San Francisco Public Press wins awards, looks to add radio channel to reach broader audience for 10th anniversary

The San Francisco Public Press team.

As the San Francisco Public Press nears its 10-year anniversary next year, leaders have bold plans to expand the newsroom's reach and further its mission. In an effort to connect with broader local audiences and better inform and engage with them in civic issues, the organization's leadership is exploring the creation of a terrestrial low-power FM radio station called KSFP-LP. Audio news and feature programming are in development in anticipation of the radio launch scheduled for summer 2019.

This is just one aspect of many that makes INN member, the San Francisco Public Press, unique.

This spring, the newsroom's leadership took a leading role in a collaboration with more than a dozen other news organizations in partnership with the Bay Area Media Collaborative, a group convened by Renaissance Journalism. Leaders of the group pledged to do joint in-depth reporting on the region’s housing crisis. The initiative will help journalists from competing newsrooms spend more time together to share their collective knowledge of housing affordability gained from reporting, data, sources and media files.

Along with producing award-winning in-depth investigative and explanatory reports on local policy issues, the Public Press promotes civic engagement by facilitating face-to-face community conversations on public policy. Its community engagement program, Public Press Live, began in 2016 as a small event series engaging with groups of 10 to 30 people to explore important local issues. The program has evolved to focus on bringing its reporting and analysis to life by convening policy experts, city officials, nonprofit service providers, activists, business leaders and everyday citizens to listen, learn and collaborate on ways to address problems and improve their communities.

REPORTING AND PUBLISHING

The San Francisco Public Press, a member of INN since 2011, investigates social, economic and environmental problems, and works with the community in seeking solutions.

The organization publishes online at sfpublicpress.org and in a quarterly print newspaper, engages readers on social media, and partners with public media organizations, including local public broadcasters, magazines and neighborhood publications. The San Francisco Public Press is also one of the few INN members who are still publishing a newspaper product.

The San Francisco Public Press maintains a particular focus on groups whose interests and needs are neglected in mainstream news coverage.

Its quarterly reporting projects go in-depth on a number of topics that have a strong accountability angle. Recent investigations have examined mismanagement of public programs to make housing more affordable and aid the homeless, growing racial and ethnic segregation in public schools, the lack of local regulation of waterfront development in an era of accelerating sea level rise, corporate funding of misleading advertising in elections and more.

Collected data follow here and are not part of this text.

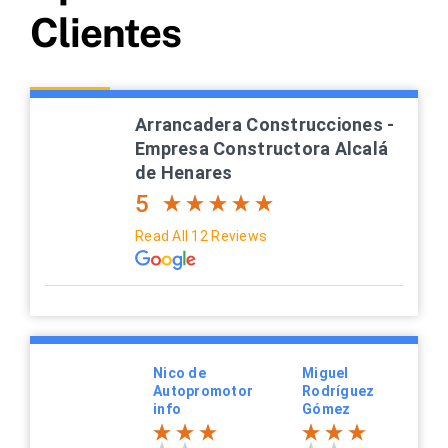
Clientes
Arrancadera Construcciones -
Empresa Constructora Alcalá
de Henares
5
Read All 12 Reviews
Nico de
Miguel
Autopromotor
Rodríguez
info
Gómez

The San Francisco Public Press also recently won two Society of Professional Journalists awards:

  • COMMUNITY JOURNALISM (print/online – single subject): “Solving Homelessness,” a project exploring several ways for getting more people into housing, including an analysis of city data on empty rooms in residential hotels.
  • DESIGN (print): Reid M. Brown, HyunJu Chappell and Noah Arroyo of the San Francisco Public Press for the print layout, graphics and design for “Solving Homelessness.”